JAKARTA, jejak-news.id -Keberangkatan Bupati Aceh Selatan, Mirwan MS, bersama keluarganya ke Tanah Suci untuk menunaikan ibadah umrah di tengah situasi bencana yang melanda wilayahnya menuai kritik keras dan berujung pada sanksi politik. Tindakan ini dianggap melanggar etika birokrasi, kemanusiaan, dan instruksi administratif dari pemerintah pusat.
Rifqinizamy Karsayuda, Ketua Komisi II DPR RI, secara tegas menyatakan bahwa tindakan Mirwan MS tidak pantas secara etika dan kemanusiaan. “Secara etika dan kemanusiaan yang bersangkutan tidak pantas untuk meninggalkan daerahnya di tengah derita warga dan daerahnya yang sedang terkena musibah,” ujar Rifqinizamy kepada wartawan, Sabtu (5/12/2025).

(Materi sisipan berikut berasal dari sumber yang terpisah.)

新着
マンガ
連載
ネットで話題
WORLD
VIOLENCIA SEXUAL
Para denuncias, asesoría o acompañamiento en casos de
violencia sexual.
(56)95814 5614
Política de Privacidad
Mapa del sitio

Lebih lanjut, Rifqinizamy menyoroti adanya Surat Edaran (SE) Menteri Dalam Negeri yang melarang seluruh kepala daerah, anggota DPRD Kabupaten, Provinsi, dan Kota untuk bepergian ke luar negeri hingga Januari 2026. Larangan ini bertujuan untuk memastikan fokus pemerintahan daerah pada penanganan kondisi darurat dan stabilitas domestik. Rifqinizamy meminta agar kepergian Mirwan ditelisik lebih mendalam oleh Inspektorat Jenderal (Irjen) Kemendagri terkait ada atau tidaknya persetujuan resmi.
“Jika tidak (dapat izin), maka Inspektorat Jenderal Kemendagri segera mungkin memanggil yang bersangkutan sepulang umrah dan kemudian menelisik persoalan ini,” tegas Rifqinizamy, mendorong agar sanksi tegas diberikan sebagaimana yang pernah dijatuhkan kepada mantan Wakil Bupati Indramayu Lucky Hakim.

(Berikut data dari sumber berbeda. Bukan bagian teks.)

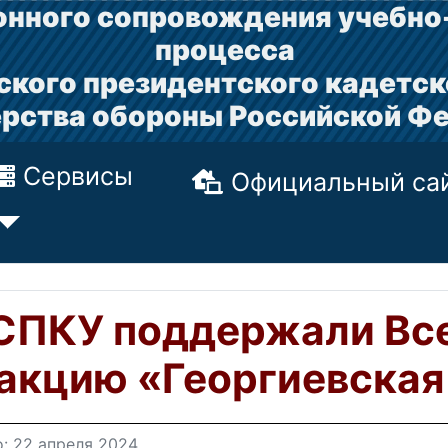
нного сопровождения учебно
процесса
ского президентского кадетск
рства обороны Российской Ф
Сервисы
Официальный са
СПКУ поддержали Вс
акцию «Георгиевская
: 22 апреля 2024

Baca juga: Dua Kader NU Raih Penghargaan Pemimpin Transformatif dari LAN
Pihak Pemerintah Provinsi Aceh, melalui juru bicara Muhammad MTA, mengonfirmasi bahwa Mirwan MS memang mengajukan izin ke luar negeri, namun permohonan tersebut telah ditolak oleh Gubernur Aceh Muzakir Manaf atau Mualem.
Dampak langsung dari tindakan indisipliner ini juga datang dari ranah partai politik. Partai Gerindra, tempat Mirwan MS bernaung, mengambil langkah cepat. Sekjen Gerindra Sugiono menegaskan bahwa Dewan Pimpinan Pusat (DPP) telah memutuskan untuk memberhentikan Mirwan sebagai Ketua DPC Gerindra Aceh Selatan. Sugiono menyayangkan sikap kepemimpinan yang bersangkutan yang dinilai tidak menunjukkan empati di masa krisis.(IMH)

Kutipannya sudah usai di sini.